New findings reveal a key step in how the deadly virus infects cells
Little by little, new research is stripping away the mystery surrounding the Ebola virus. Two studies released online August 24 in Nature pinpoint a protein found throughout the body that is complicit in the virus’s entry into cells. One of these also identifies compounds that seem to prevent the viral infection.
Ebola has been slow to give up its secrets. Scientists have yet to fully understand what makes the virus so virulent, typically killing up to 90 percent of those it infects. And researchers are still debating exactly which cell-surface proteins serve as Ebola’s entry point into a cell, the first step for a viral infection. But the new findings shed light on a subsequent step by identifying one of the virus’s key co-conspirators inside cells. The research offers hope that new compounds will someday disrupt that link.
“It’s early, but nevertheless this is a real possibility,” says Kartik Chandran, a virologist at the Albert Einstein College of Medicine in New York City who worked on both studies. “All this is a cause for cautious optimism.”
In one of the papers, Chandran and his colleagues exposed human cells in lab dishes to an innocuous virus toting an Ebola protein. The cells carried a variety of genetic mutations. The screen revealed that cells with a genetic mutation causing them to underproduce NPC1, the Niemann-Pick C1 protein, fended off infection by the virus.
Further tests in mice that were exposed to Ebola or its cousin, the Marburg virus, showed that the viruses’ ability to infect a cell was greatly diminished in animals genetically engineered to lack a full supply of the NPC1 protein. Nearly all such mice survived, while most mice making a full allotment of NPC1 died within 10 days.
In the other study, hematologist James Cunningham of Harvard Medical School and his colleagues tested tens of thousands of compounds. The researchers used a robotic device to scan lab plates containing cells exposed to Ebola while various compounds were added. One called benzylpiperazine adamantane diamide 3.0 seemed to protect against the virus. The researchers made roughly 100 variations on the 3.0 compound, Cunningham says, and came up with several that inhibited the virus’s infectivity.
These compounds, the researchers found, interfere with NPC1.
“These are important new findings,” says virologist Judith White of the University of Virginia School of Medicine. “What’s really powerful is that these two very different approaches converged on the same molecule. That makes it very convincing.”
NPC1 now becomes the second human protein implicated in Ebola virus infection. Chandran, Cunningham and others reported in 2005 that an enzyme called cathepsin B shears off part of Ebola’s protein coat as part of the infection process. The new studies indicate this scissor work enables the virus, while trapped in a cell compartment, to bind to NPC1. How the virus goes from that point to getting loose inside a cell and infecting it remains unknown.

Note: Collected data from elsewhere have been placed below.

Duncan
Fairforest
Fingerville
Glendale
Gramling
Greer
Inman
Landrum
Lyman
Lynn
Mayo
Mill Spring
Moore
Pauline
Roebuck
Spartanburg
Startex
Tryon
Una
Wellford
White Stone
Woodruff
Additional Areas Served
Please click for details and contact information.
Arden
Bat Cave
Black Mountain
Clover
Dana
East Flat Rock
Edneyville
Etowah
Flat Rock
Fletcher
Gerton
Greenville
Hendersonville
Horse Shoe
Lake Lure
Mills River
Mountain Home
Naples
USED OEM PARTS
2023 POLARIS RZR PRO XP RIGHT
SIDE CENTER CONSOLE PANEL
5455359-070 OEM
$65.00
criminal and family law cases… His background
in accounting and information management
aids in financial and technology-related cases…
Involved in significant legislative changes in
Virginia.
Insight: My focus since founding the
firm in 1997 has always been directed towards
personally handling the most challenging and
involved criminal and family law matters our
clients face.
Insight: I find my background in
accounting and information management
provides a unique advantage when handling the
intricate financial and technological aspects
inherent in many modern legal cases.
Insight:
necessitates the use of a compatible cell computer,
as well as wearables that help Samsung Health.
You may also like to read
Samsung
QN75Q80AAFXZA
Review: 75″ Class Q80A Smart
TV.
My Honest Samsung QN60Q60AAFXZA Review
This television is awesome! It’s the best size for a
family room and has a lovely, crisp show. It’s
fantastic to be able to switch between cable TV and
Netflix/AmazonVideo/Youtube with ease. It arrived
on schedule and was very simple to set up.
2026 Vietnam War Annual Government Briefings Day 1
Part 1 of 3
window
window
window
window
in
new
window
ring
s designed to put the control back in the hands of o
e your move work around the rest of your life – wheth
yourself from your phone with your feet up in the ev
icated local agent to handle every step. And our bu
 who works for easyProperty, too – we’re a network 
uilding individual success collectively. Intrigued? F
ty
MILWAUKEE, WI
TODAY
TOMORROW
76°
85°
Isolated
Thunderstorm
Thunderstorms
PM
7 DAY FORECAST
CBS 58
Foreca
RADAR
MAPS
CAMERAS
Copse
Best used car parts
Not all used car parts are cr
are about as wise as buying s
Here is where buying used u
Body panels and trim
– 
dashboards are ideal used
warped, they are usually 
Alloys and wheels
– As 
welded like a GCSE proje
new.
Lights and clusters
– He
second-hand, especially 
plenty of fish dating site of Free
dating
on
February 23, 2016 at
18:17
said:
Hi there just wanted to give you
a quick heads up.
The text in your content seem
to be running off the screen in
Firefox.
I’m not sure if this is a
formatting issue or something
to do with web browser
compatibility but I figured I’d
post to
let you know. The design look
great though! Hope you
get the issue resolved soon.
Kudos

Chandran says the next step will be to test the NPC1-neutralizing compounds against Ebola in other animals, preferably monkeys.
J. E. Carette et al. Ebola virus entry requires the cholesterol transporter Niemann–Pick C1. Nature. doi: 10.1038/nature10348
M. Cote et al. Small molecule inhibitors reveal Niemann–Pick C1 is essential for Ebola virus infection. Nature. doi: 10.1038/nature10380
K. Chandran et al. Endosomal proteolysis of the Ebola virus glycoprotein is necessary for infection. Science, Vol. 308, June 10, 2005, p. 1643.
K. Schornberg et al. Role of endosomal cathepsins in entry mediated by the Ebola virus glycoprotein. Journal of Virology, Vol. 80, April 2006, p. 4174.